CIFG Assurance North America, Inc. v. Credit Suisse Securities (USA) LLC

CIFG Assur. N. Am., Inc. v Credit Suisse Sec. (USA) LLC (2015 NY Slip Op 04558)
CIFG Assur. N. Am., Inc. v Credit Suisse Sec. (USA) LLC
2015 NY Slip Op 04558
Decided on May 28, 2015
Appellate Division, First Department
Published by New York State Law Reporting Bureau pursuant to Judiciary Law § 431.
This opinion is uncorrected and subject to revision before publication in the Official Reports.


Decided on May 28, 2015
Tom, J.P., Renwick, Andrias, Richter, Gische, JJ.

14301 653974/13

[*1] CIFG Assurance North America, Inc., Plaintiff-Appellant,

v

Credit Suisse Securities (USA) LLC, Defendant-Respondent.




Quinn Emanuel Urquhart & Sullivan LLP, New York (Sean P. Baldwin of counsel), for appellant.

Orrick, Herrington & Sutcliffe LLP, New York (John Ansbro of counsel), for respondent.
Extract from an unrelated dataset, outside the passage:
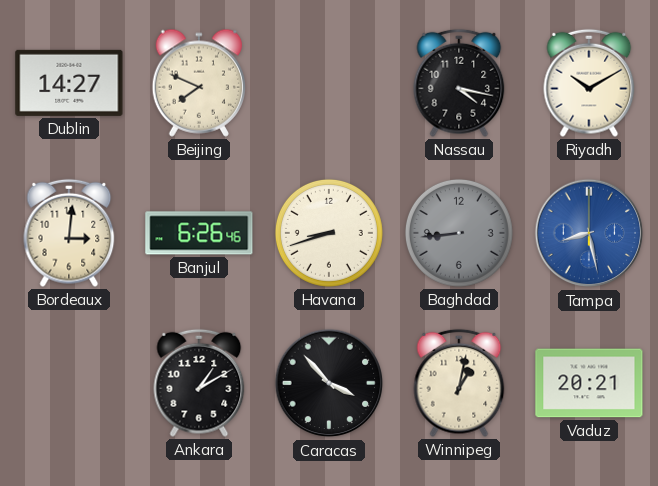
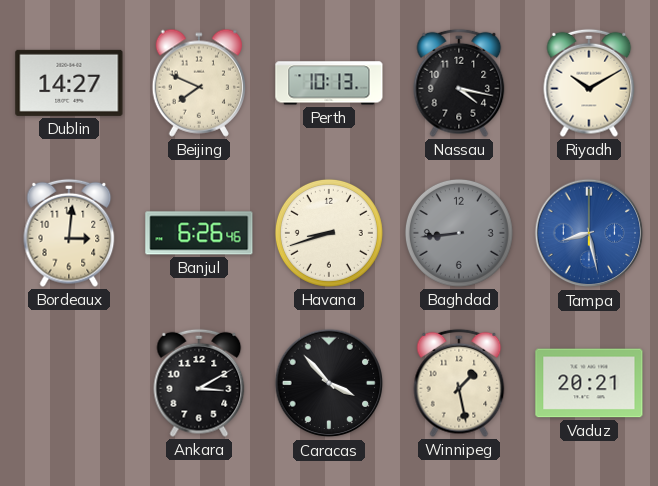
Perth: none -> 10:13
Ankara: 1:10 -> 3:10
Winnipeg: 1:02 -> 1:28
Order, Supreme Court, New York County (Jeffrey K. Oing, J.), entered on or about July 16, 2014, which granted defendant's motion to dismiss the complaint without prejudice, unanimously affirmed, without costs.

Plaintiff, a New York stock insurance company that provided financial guaranty insurance on a credit default swap, alleges that defendant, a registered broker-dealer, induced it to provide the insurance by representing that the collateral for the loans would be selected by a collateral manager, acting independently and in good faith in the interests of long investors, and by further representing that the collateralized debt obligation's (CDO) notes had characteristics that merited their AAA/Aaa credit ratings. In September 2008, approximately two years after closing, an event of default occurred and plaintiff paid out $46 million under its guaranty. In November 2013, plaintiff commenced this action alleging causes of action for fraud and violation of Insurance Law § 3105. The motion court properly determined that these claims are time-barred.
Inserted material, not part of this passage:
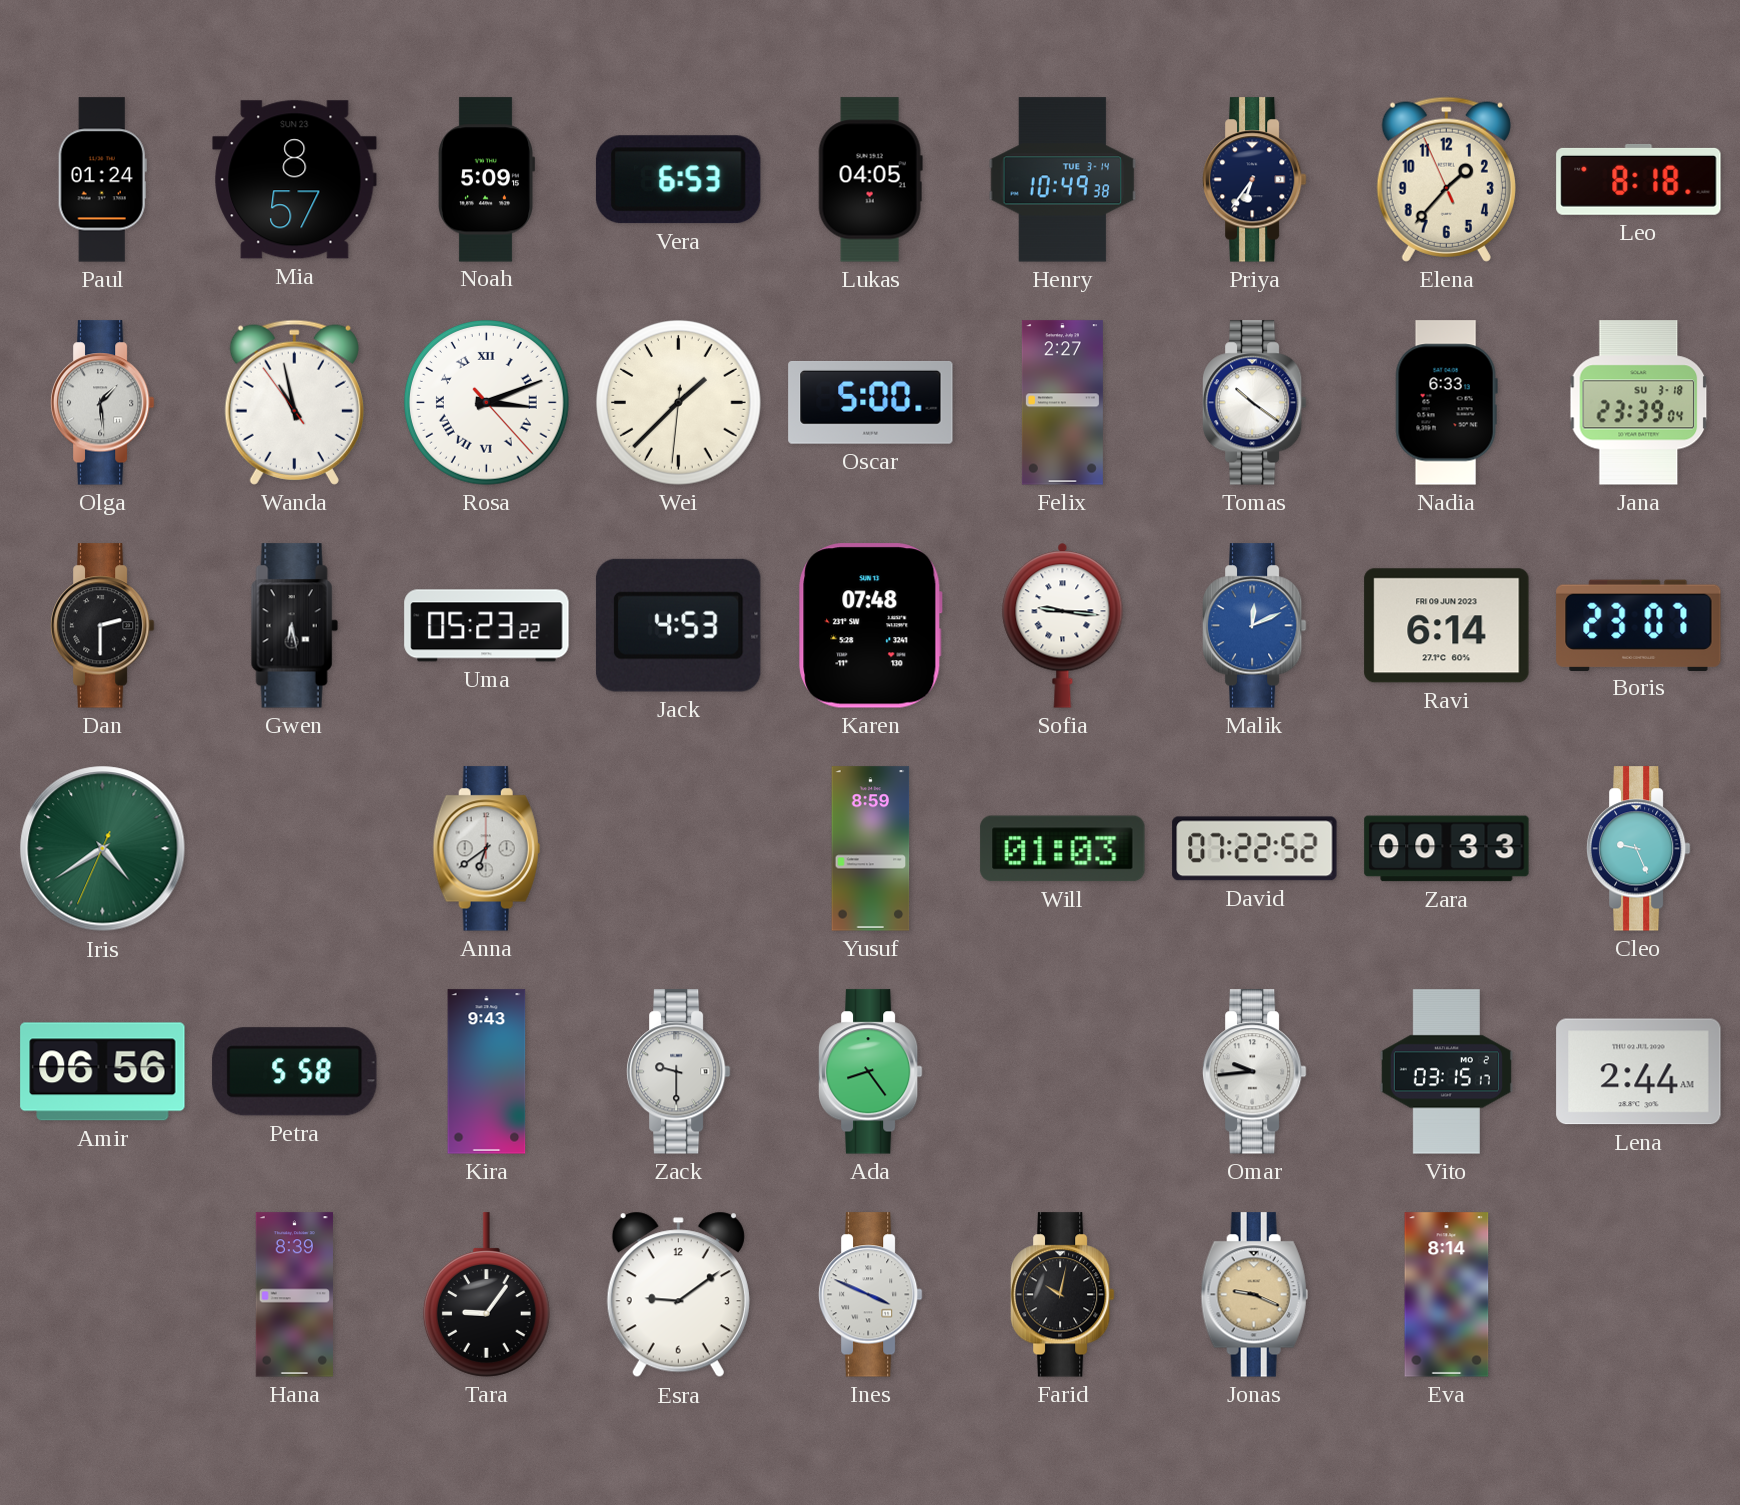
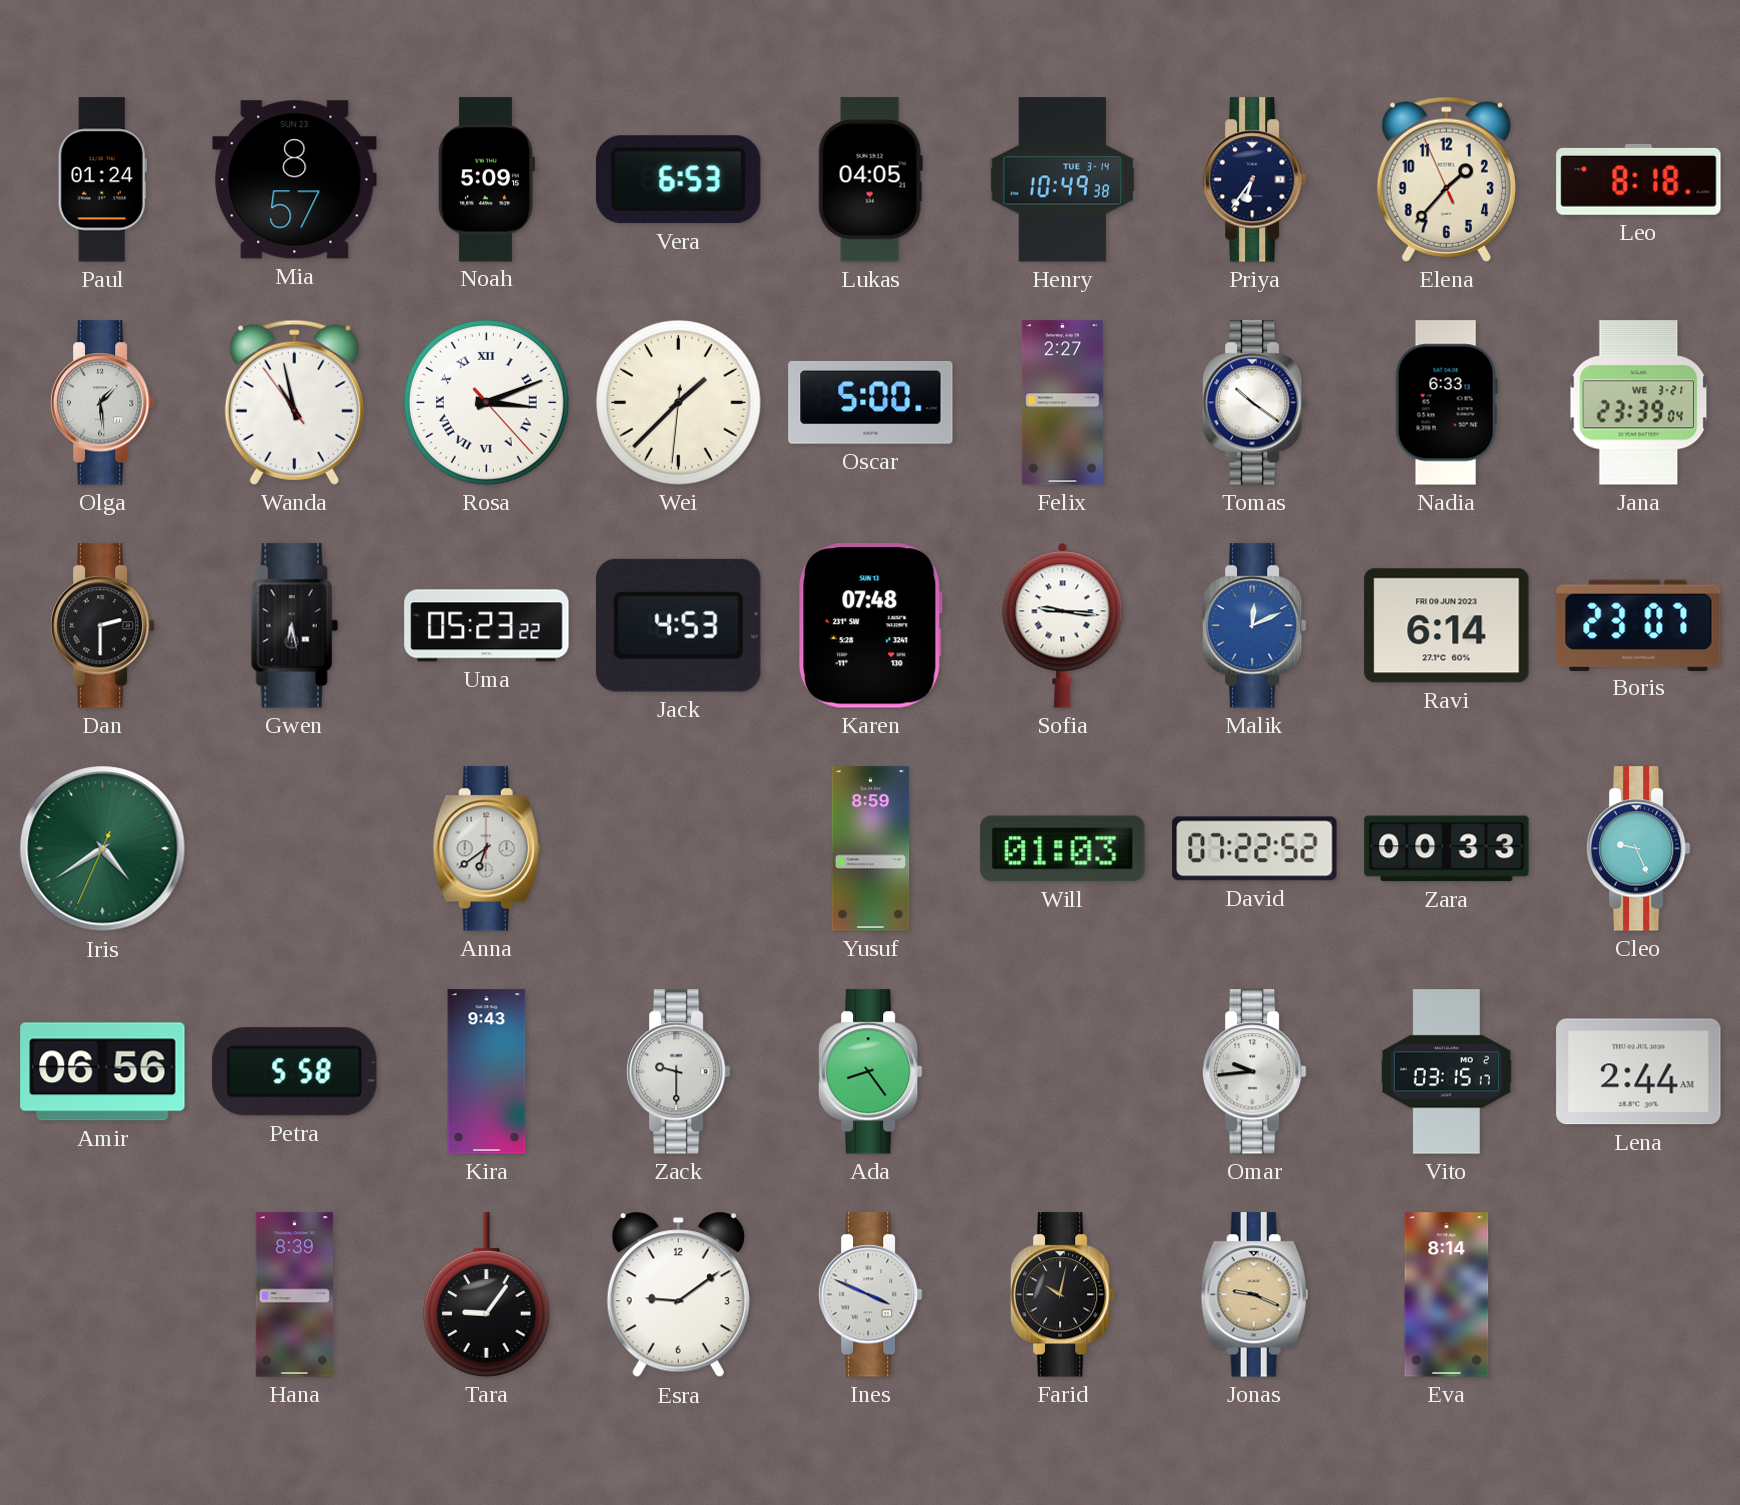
Jana date: SU 3-18 -> WE 3-21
As plaintiff concedes, because it filed its complaint more than six years after the CDO closed, the timeliness of its claims depends on whether it "discovered the fraud . . . or could with reasonable diligence have discovered it" more than two years before the filing of the complaint on November 15, 2013 (CPLR 213[8]; see Sargiss v Magarelli, 12 NY3d 527, 532 [2009]). "[W]here the circumstances are such as to suggest to a person of ordinary intelligence the probability that he has been defrauded, a duty of inquiry arises, and if he omits that inquiry when it would have developed the truth, and shuts his eyes to the facts which call for investigation, knowledge of the fraud will be imputed to him" (Gutkin v Siegal, 85 AD3d 687, 688 [1st Dept 2011] [internal quotation marks omitted]).

Plaintiff has failed to meet its burden of establishing that even with the exercise of reasonable diligence, it could not have discovered the basis for its claims prior to November 15, 2011. Plaintiff was put on notice of defendant's fraud and scienter as early as 2008, but certainly by 2010, based on certain reports, made public, indicating the alleged actions that form the basis of plaintiff's claims. In addition, plaintiff was put on notice of defendant's alleged fraudulent [*2]activities by other lawsuits commenced prior to November 2011. Because plaintiff possessed information suggesting the probability that it had been defrauded, and failed to conduct an inquiry at that time, knowledge of the fraud is imputed (see Gutkin, 85 AD3d at 688).

THIS CONSTITUTES THE DECISION AND ORDER

OF THE SUPREME COURT, APPELLATE DIVISION, FIRST DEPARTMENT.